This might not seem the moment to dwell on detail as history’s grand panoply unfolds in the Middle East with a sweep that seems comparable to an earlier Arab revolt as Ottoman rule crumbled and European powers redrew the maps of empire almost a century ago.
The longstanding leaders of Tunisia and Egypt are gone. Libyans have turned against four decades of suffocating, erratic dictatorship by Col. Muammar Gaddafi. The yearning for change has sizzled elsewhere.
With no foreigners at their side to counsel or dictate – no T.E. Lawrence or Winston Churchill, no George W. Bush or Tony Blair – some of these modern-day revolutionaries have wrought in weeks what the US-led armies in Iraq and Afghanistan have sought to do for years with uncertain results.
The bloodiest and most brutal contest between power and people is in Libya, where Gaddafi has reverted to type, full of braggadocio and guile, again the outcast whose grand designs once led him to sponsor groups the West called terrorists in places like Northern Ireland, Africa and the Middle East.
But those big, broad issues of democracy and renewal cannot quite cloak the nagging question of how the West dealt with the Libyan leader over many years, escorting him into a kind of respectability that offered commercial advantage for those prepared to make the pilgrimage to his Bedouin tent – the accolade he sought from a world that once spurned him. And it is in Britain that the ambiguities have seemed increasingly acute in the years since a Pan Am jumbo jet exploded over Lockerbie, Scotland, in 1988, killing 270 people, most of them Americans.
It was Britain that joined with the United States in 2003 to persuade Gaddafi to renounce terrorism and an ambitious nuclear programme – exacting a high price for a pathway out of isolation.
And it was from Britain that Abdel Baset Ali Al Megrahi, a former Libyan intelligence agent and the only man convicted in the Lockerbie bombing, won early release to return home from a Scottish prison in 2009 – to cries of horror from the families of victims and in the face of protests from President Barack Obama.
The Libyan relationship with the outside world has undergone many metamorphoses. In 2003, Libya accepted responsibility for the Lockerbie bombing, agreed to pay $2.7 billion in compensation and later offered lesser sums for other acts of terrorism.
A year later, with the US invasion of Iraq fresh in the region’s memory, Gaddafi turned over his cache of nuclear technology – and briefly became a Western poster boy for the benefits of nonproliferation. In return, trade embargoes were lifted, and, in 2006, the United States announced the restoration of diplomatic relations.
But the relationship had another phase to run in Britain, largely related to the Libyan reserves of oil. In 2007, Blair, then the British prime minister, visited Tripoli to open negotiations on a prisoner transfer agreement – and to witness the signing of an oil exploration deal between BP and the Libyan authorities.
Those two strands of British diplomacy remained interwoven as Libya became ever more strident in its demand for the repatriation of Megrahi, who was supposed to serve a life sentence but was freed on compassionate grounds after he was found to have prostate cancer and given only three months to live.
About 18 months later, as the Libyan upheaval began, Megrahi was still alive.
The precise machinations behind his homecoming remain murky.
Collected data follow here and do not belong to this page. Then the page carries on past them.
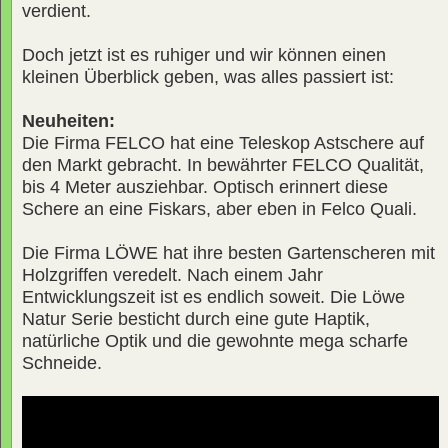
verdient.
Doch jetzt ist es ruhiger und wir können einen
kleinen Überblick geben, was alles passiert ist:
Neuheiten:
Die Firma FELCO hat eine Teleskop Astschere auf
den Markt gebracht. In bewährter FELCO Qualität,
bis 4 Meter ausziehbar. Optisch erinnert diese
Schere an eine Fiskars, aber eben in Felco Quali.
Die Firma LÖWE hat ihre besten Gartenscheren mit
Holzgriffen veredelt. Nach einem Jahr
Entwicklungszeit ist es endlich soweit. Die Löwe
Natur Serie besticht durch eine gute Haptik,
natürliche Optik und die gewohnte mega scharfe
Schneide.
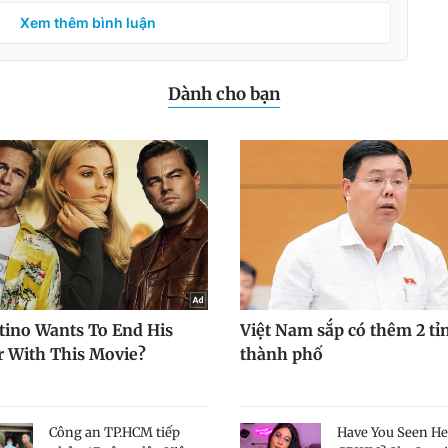
Xem thêm bình luận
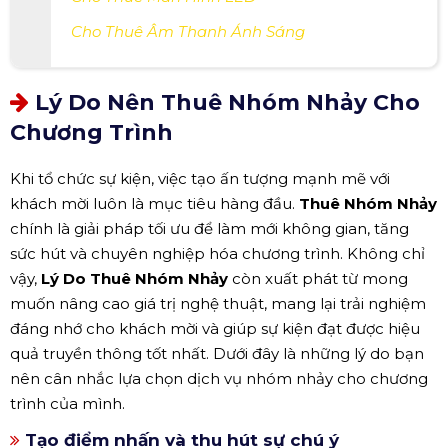
Cho Thuê Âm Thanh Ánh Sáng
Lý Do Nên Thuê Nhóm Nhảy Cho
Chương Trình
Khi tổ chức sự kiện, việc tạo ấn tượng mạnh mẽ với
khách mời luôn là mục tiêu hàng đầu.
Thuê Nhóm Nhảy
chính là giải pháp tối ưu để làm mới không gian, tăng
sức hút và chuyên nghiệp hóa chương trình. Không chỉ
vậy,
Lý Do Thuê Nhóm Nhảy
còn xuất phát từ mong
muốn nâng cao giá trị nghệ thuật, mang lại trải nghiệm
đáng nhớ cho khách mời và giúp sự kiện đạt được hiệu
quả truyền thông tốt nhất. Dưới đây là những lý do bạn
nên cân nhắc lựa chọn dịch vụ nhóm nhảy cho chương
trình của mình.
Tạo điểm nhấn và thu hút sự chú ý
But in a report last month, a senior British official, Sir Gus O’Donnell, formally acknowledged that BP had lobbied the British government in pursuit of its oil interests and the British government, in turn, resolved to “do all it could to facilitate an appeal by the Libyans to the Scottish government” for Megrahi’s release.
The blend of diplomacy and commerce is as old as – if not older than – Britain’s colonial history, and the calculation underlying Blair’s pilgrimage in 2007 found an all-too-familiar echo in a visit to the Middle East last month by the current British Prime Minister, David Cameron.
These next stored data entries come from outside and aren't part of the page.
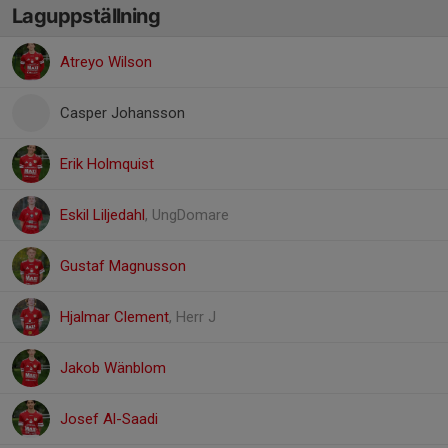
Laguppställning
Atreyo Wilson
Casper Johansson
Erik Holmquist
Eskil Liljedahl
, UngDomare
Gustaf Magnusson
Hjalmar Clement
, Herr J
Jakob Wänblom
Josef Al-Saadi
Much as Blair campaigned with Bush to oust Saddam Hussein in 2003, Cameron has urged muscular methods to overturn Gaddafi.
Yet, when he toured Egypt, Kuwait, Qatar and Oman last month, Cameron took with him representatives of eight British arms manufacturers, seeking deals in a region where autocrats might well loose their armies against their foes, as the Libyan has done in recent weeks.
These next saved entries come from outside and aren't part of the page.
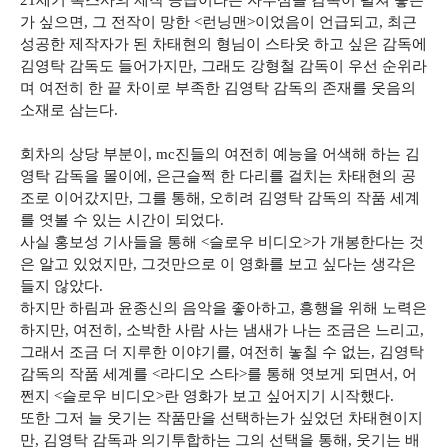
21세기 폭스사의 제작 공급이라는 자부심을 감독이 펼쳐 놓는
가 싶으면, 그 전작이 망한 <런닝맨>이었음이 언급되고, 최근
성공한 제작자가 된 차태현의 형님이 스타웃 하고 싶은 감독에
김영탁 감독도 들어가지만, 그래도 강형철 감독이 우선 순위라
며 여전히 한 끝 차이로 부족한 김영탁 감독의 존재를 웃음의
소재로 삼는다.
회차의 상당 부분이, mc진들의 여전히 예능을 어색해 하는 김
영탁 감독을 몰이에, 은근슬쩍 한 다리를 걸치는 차태현의 공
조로 이어갔지만, 그를 통해, 오히려 김영탁 감독의 작품 세계
를 엿볼 수 있는 시간이 되었다.
사실 홍보성 기사들을 통해 <슬로우 비디오>가 개봉한다는 것
은 알고 있었지만, 그것만으로 이 영화를 보고 싶다는 생각은
들지 않았다.
하지만 하림과 윤종신의 음악을 좋아하고, 흥행을 위해 노력은
하지만, 여전히, 소박한 사람 사는 냄새가 나는 조금은 느리고,
그래서 조금 더 지루한 이야기를, 여전히 놓칠 수 없는, 김영탁
감독의 작품 세계를 <라디오 스타>를 통해 엿보게 되면서, 어
쩐지 <슬로우 비디오>란 영화가 보고 싶어지기 시작했다.
또한 그저 늘 웃기는 작품만을 선택하는가 싶었던 차태현이지
만, 김영탁 감독과 의기투합하는 그의 선택을 통해, 웃기는 배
“If we choose to make the Arabs’ path harder by arming their oppressors, fine, but we should not proclaim ‘liberal interventionism,” the columnist Simon Jenkins wrote in the British newspaper The Guardian. “If we proclaim interventionism, we should not sell weapons. Meddling in other people’s business is rarely wise. Two-faced meddling is hypocrisy.”
Not only that, for many years, Western leaders sought to build a regional stability by supporting iron-fisted rulers from Tripoli to Baghdad. The legacy, though, has been a far greater sense of uncertainty; the future seems as opaque as the past was built on shifting sands.
Perhaps, though, there was another question: Would the ouster of Gaddafi, if it happened, produce some kind of peace for those who lost relatives in the Lockerbie killings and who hold him accountable?
In some ways, the Libyan leader’s suppression of revolt these past weeks has brought his relationship with the outside world full circle.